§ **Task details**
Each line below from the line with "装套件一般包括一个支撑规、一个螺纹锥和几个螺。" to the line with "終了後は月額1,200円。1つのAppleアカウントにつき1回、また" must be copied exactly, including those two, and no picture may appear in the copy.

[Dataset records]
------------------------------------------------

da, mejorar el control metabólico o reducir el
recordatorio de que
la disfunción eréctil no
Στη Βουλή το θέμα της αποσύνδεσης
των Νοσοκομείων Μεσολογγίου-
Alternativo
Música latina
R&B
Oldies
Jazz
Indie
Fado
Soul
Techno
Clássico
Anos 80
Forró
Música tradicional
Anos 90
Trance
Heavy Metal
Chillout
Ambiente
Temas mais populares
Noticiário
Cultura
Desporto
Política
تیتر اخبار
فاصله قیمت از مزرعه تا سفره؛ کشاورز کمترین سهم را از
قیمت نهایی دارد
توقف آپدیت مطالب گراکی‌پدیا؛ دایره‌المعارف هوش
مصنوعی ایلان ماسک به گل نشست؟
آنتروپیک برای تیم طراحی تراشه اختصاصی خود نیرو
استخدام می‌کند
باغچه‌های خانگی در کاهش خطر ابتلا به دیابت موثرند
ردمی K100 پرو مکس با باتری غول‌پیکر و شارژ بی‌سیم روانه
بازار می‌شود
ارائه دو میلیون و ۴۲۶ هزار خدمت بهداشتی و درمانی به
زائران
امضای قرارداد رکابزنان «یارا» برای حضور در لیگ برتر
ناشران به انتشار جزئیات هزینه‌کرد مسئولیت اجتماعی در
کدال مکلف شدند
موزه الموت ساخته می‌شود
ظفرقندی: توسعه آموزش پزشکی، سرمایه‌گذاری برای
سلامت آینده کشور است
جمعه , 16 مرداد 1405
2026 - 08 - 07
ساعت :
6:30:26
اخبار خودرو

------------------------------------------------

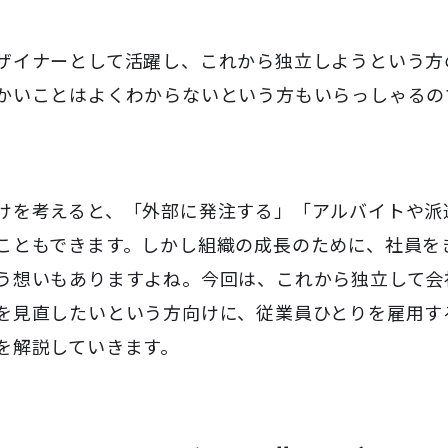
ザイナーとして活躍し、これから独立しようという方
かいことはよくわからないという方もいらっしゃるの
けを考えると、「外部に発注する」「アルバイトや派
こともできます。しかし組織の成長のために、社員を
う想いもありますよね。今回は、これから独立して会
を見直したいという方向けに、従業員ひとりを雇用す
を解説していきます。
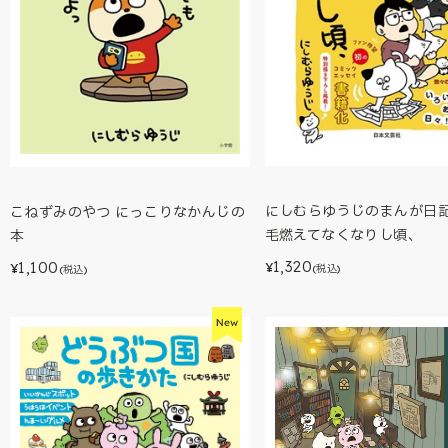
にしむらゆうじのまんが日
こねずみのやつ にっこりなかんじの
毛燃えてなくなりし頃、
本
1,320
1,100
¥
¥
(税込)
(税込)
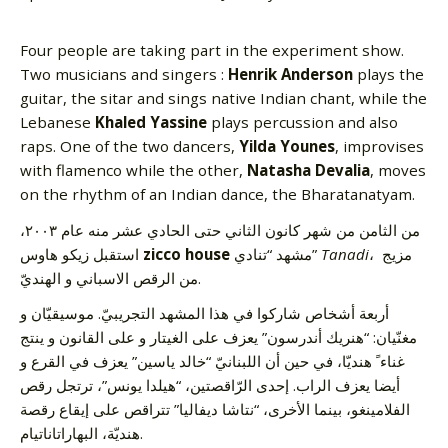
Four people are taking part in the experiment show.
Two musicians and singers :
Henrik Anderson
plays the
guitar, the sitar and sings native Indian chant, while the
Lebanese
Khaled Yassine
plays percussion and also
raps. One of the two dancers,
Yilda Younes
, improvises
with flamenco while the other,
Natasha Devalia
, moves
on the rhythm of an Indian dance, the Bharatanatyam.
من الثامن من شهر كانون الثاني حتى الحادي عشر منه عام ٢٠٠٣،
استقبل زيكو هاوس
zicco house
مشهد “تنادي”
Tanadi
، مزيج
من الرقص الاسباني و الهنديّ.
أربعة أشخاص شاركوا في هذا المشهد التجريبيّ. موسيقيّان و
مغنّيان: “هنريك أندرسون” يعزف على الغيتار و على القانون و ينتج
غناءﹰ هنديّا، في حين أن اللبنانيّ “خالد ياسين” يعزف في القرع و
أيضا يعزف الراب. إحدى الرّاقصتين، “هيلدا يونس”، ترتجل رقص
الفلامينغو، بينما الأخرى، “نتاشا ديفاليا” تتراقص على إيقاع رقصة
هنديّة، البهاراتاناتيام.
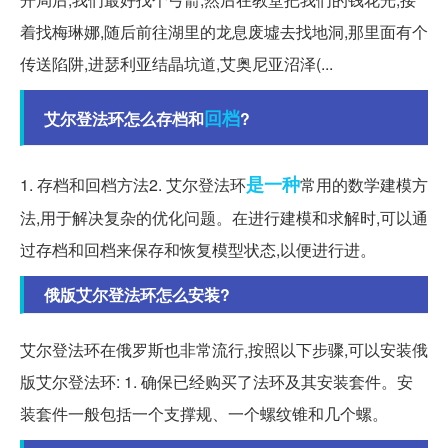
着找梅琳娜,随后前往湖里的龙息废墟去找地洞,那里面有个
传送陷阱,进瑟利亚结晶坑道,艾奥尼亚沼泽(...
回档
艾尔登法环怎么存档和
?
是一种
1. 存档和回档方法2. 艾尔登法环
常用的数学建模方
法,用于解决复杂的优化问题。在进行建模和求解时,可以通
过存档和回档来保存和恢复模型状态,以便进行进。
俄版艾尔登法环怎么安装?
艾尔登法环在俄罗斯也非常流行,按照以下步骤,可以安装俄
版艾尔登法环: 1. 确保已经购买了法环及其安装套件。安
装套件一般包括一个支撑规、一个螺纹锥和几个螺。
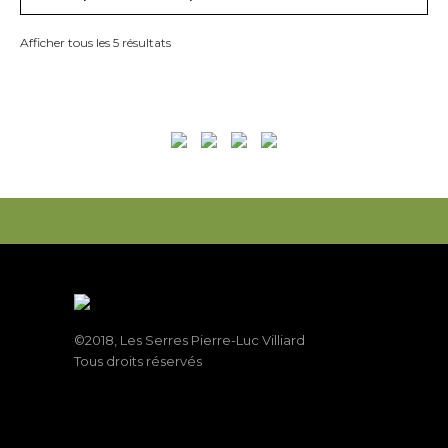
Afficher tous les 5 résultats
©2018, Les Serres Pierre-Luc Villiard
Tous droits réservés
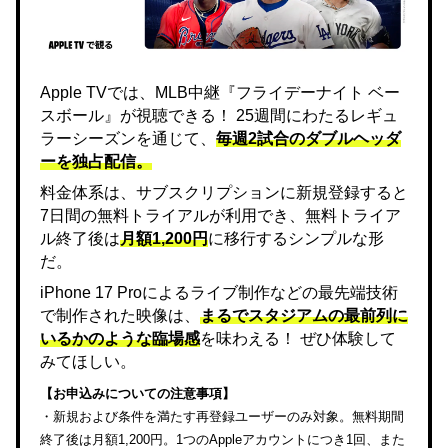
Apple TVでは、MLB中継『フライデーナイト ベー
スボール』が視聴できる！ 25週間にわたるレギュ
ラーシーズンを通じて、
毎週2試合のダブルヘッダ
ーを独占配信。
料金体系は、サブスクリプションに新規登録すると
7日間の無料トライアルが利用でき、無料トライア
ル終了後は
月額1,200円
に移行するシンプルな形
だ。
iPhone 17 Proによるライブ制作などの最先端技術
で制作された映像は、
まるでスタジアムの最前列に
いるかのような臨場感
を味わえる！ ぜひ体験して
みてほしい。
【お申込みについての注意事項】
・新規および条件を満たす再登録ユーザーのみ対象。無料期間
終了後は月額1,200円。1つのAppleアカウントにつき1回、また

------------------------------------------------

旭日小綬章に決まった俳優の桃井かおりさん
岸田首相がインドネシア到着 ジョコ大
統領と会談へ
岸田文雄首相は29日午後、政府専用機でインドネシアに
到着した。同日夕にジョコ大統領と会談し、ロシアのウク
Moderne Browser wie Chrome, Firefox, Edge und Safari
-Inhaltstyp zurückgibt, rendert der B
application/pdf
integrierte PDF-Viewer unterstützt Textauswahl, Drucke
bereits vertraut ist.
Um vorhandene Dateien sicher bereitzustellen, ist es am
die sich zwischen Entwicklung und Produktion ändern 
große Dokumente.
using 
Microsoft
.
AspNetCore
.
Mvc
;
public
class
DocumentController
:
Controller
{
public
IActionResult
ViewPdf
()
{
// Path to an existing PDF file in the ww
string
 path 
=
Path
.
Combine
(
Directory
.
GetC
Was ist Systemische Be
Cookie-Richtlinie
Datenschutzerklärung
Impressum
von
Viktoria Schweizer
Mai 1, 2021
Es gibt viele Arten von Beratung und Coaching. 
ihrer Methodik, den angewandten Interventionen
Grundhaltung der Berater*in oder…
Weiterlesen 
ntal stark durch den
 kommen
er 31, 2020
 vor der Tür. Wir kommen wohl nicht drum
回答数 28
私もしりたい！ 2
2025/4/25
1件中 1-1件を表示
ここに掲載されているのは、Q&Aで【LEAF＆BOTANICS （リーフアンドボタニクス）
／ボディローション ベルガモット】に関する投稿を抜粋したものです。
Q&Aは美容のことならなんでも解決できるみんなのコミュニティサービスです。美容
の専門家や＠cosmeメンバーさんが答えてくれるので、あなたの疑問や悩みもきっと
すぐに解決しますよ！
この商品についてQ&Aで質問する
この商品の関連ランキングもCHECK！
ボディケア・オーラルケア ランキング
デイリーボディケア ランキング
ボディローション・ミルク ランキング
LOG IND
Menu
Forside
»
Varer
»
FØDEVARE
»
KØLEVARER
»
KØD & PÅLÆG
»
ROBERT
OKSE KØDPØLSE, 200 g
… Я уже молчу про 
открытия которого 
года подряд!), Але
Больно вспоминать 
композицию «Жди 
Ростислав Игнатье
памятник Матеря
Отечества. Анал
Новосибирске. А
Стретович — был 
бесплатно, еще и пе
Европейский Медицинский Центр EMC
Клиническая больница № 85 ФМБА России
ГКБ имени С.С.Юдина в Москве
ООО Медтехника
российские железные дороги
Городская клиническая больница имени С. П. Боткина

------------------------------------------------

§ **Response below**
装套件一般包括一个支撑规、一个螺纹锥和几个螺。
Afficher tous les 5 résultats
©2018, Les Serres Pierre-Luc Villiard
Tous droits réservés
Apple TVでは、MLB中継『フライデーナイト ベー
スボール』が視聴できる！ 25週間にわたるレギュ
ラーシーズンを通じて、
毎週2試合のダブルヘッダ
ーを独占配信。
料金体系は、サブスクリプションに新規登録すると
7日間の無料トライアルが利用でき、無料トライア
ル終了後は
月額1,200円
に移行するシンプルな形
だ。
iPhone 17 Proによるライブ制作などの最先端技術
で制作された映像は、
まるでスタジアムの最前列に
いるかのような臨場感
を味わえる！ ぜひ体験して
みてほしい。
【お申込みについての注意事項】
・新規および条件を満たす再登録ユーザーのみ対象。無料期間
終了後は月額1,200円。1つのAppleアカウントにつき1回、また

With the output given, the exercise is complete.